Khartoum: Talks to resolve a standoff in Sudan's national coalition government adjourned on Thursday without agreement, prolonging the crisis threatening a fragile peace agreement that ended two decades of war.

The former southern rebel Sudan People's Liberation Movement (SPLM) suspended its work in government last week after months of stalemate on implementing key elements of the 2005 deal.

After three and a half hours of talks, SPLM Chairman and First Vice-President, Salva Kiir, left his first meeting with President Omar Al Bashir since the crisis began, with officials saying discussions would continue.

SPLM officials would not yet return to work, they said. "There was agreement to complete discussions on the outstanding problems in the deal," presidential spokesman Mahjoub Fadul said after the meeting in Khartoum.
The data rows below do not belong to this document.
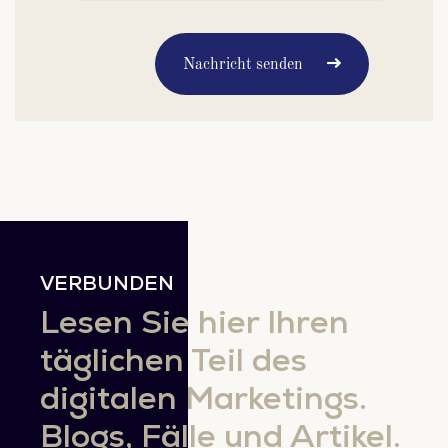
Nachricht senden
VERBUNDEN
Lesen Sie hier Ihren
täglichen Teil des
digitalen Marketings.
Blogs, Fälle und Artikel.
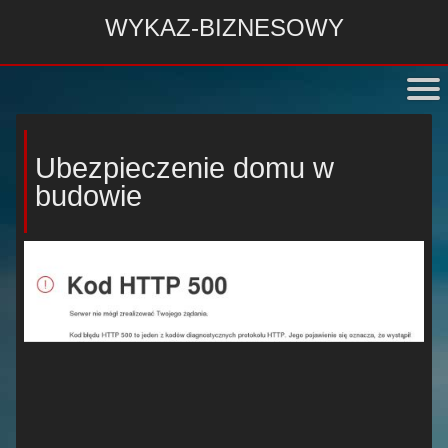
WYKAZ-BIZNESOWY
Ubezpieczenie domu w
budowie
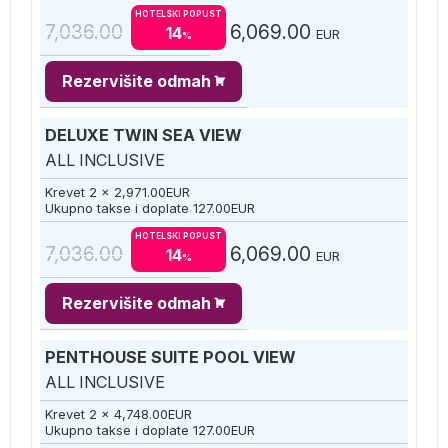
HOTELSKI POPUST
7,036.00
6,069.00
14
EUR
%
Rezervišite odmah
DELUXE TWIN SEA VIEW
ALL INCLUSIVE
Krevet 2 x
2,971.00
EUR
Ukupno takse i doplate
127.00
EUR
HOTELSKI POPUST
7,036.00
6,069.00
14
EUR
%
Rezervišite odmah
PENTHOUSE SUITE POOL VIEW
ALL INCLUSIVE
Krevet 2 x
4,748.00
EUR
Ukupno takse i doplate
127.00
EUR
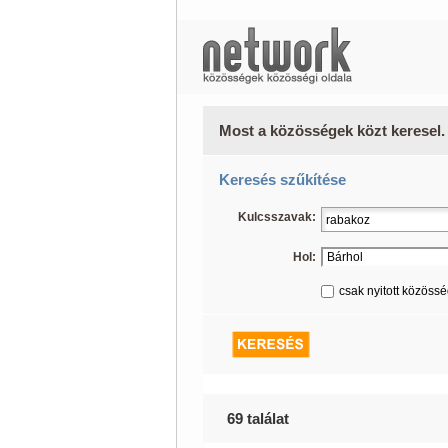
Most a közösségek közt keresel.
Keresés szűkítése
Kulcsszavak:
Hol:
csak nyitott közöss
69 találat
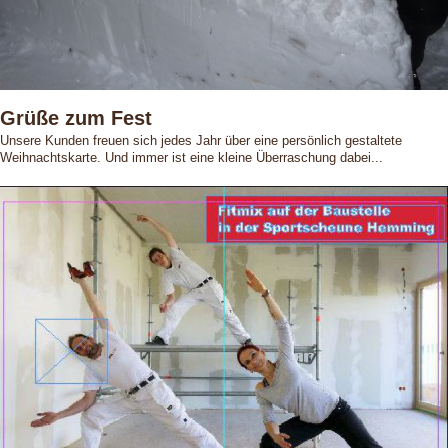
Grüße zum Fest
Unsere Kunden freuen sich jedes Jahr über eine persönlich gestaltete
Weihnachtskarte. Und immer ist eine kleine Überraschung dabei...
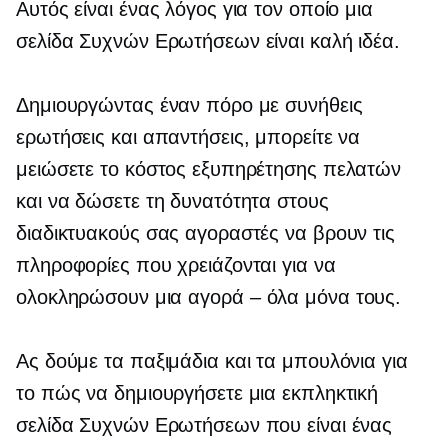
Αυτός είναι ένας λόγος για τον οποίο μια
σελίδα Συχνών Ερωτήσεων είναι καλή ιδέα.
Δημιουργώντας έναν πόρο με συνήθεις
ερωτήσεις και απαντήσεις, μπορείτε να
μειώσετε το κόστος εξυπηρέτησης πελατών
και να δώσετε τη δυνατότητα στους
διαδικτυακούς σας αγοραστές να βρουν τις
πληροφορίες που χρειάζονται για να
ολοκληρώσουν μια
αγορά – όλα
μόνα τους.
Ας δούμε τα παξιμάδια και τα μπουλόνια για
το πώς να δημιουργήσετε μια εκπληκτική
σελίδα Συχνών Ερωτήσεων που είναι ένας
He did not specify when the talks might resume.

Deadline

SPLM has given Al Bashir's party until January 9, the third anniversary of the landmark peace deal, to show progress on outstanding issues. The conflict, Africa's longest, cost two million lives and more than four million people were driven from their homes.

SPLM Deputy Secretary-General Yasir Arman told Reuters Kiir and Al Bashir had discussed outstanding elements of the peace deal.

These include redeployment of northern troops from southern oil fields, mapping the borders of the oil-rich Abyei region, demarcating the north-south boundary and the fate of hundreds of political prisoners being held in northern jails.

"The ministers will go back to work when the chairman of SPLM has finished his talks and instructs them to go."

After a late meeting of SPLM leaders in Khartoum, Arman said Kiir would travel to south Sudan's capital Juba yesterday.

"The talks will resume very soon and the first Vice-President is optimistic," Arman said.

He said the SPLM leadership agreed progress was needed on both outstanding issues in the peace deal and a long-delayed cabinet reshuffle before SPLM would rejoin government.

Al Bashir granted one SPLM demand on Wednesday by announcing a reshuffle of SPLM ministers, which make up a quarter of the cabinet, after three months of stalling.

But SPLM officials said the reshuffle was announced prematurely and two presidential advisors had not been appointed as requested.

Fadul said SPLM and Al Bashir's National Congress Party (NCP) had agreed the ministers would be sworn in without giving a date.

But Arman said discussions on the reshuffle would follow talks on the stalled peace deal. The SPLM move has the support of many southerners.

"The walkout must continue until the NCP demonstrates that it is willing to move forward in one or two more points," said the independent daily Khartoum Monitor in an editorial, under the headline 'Bravo SPLM'.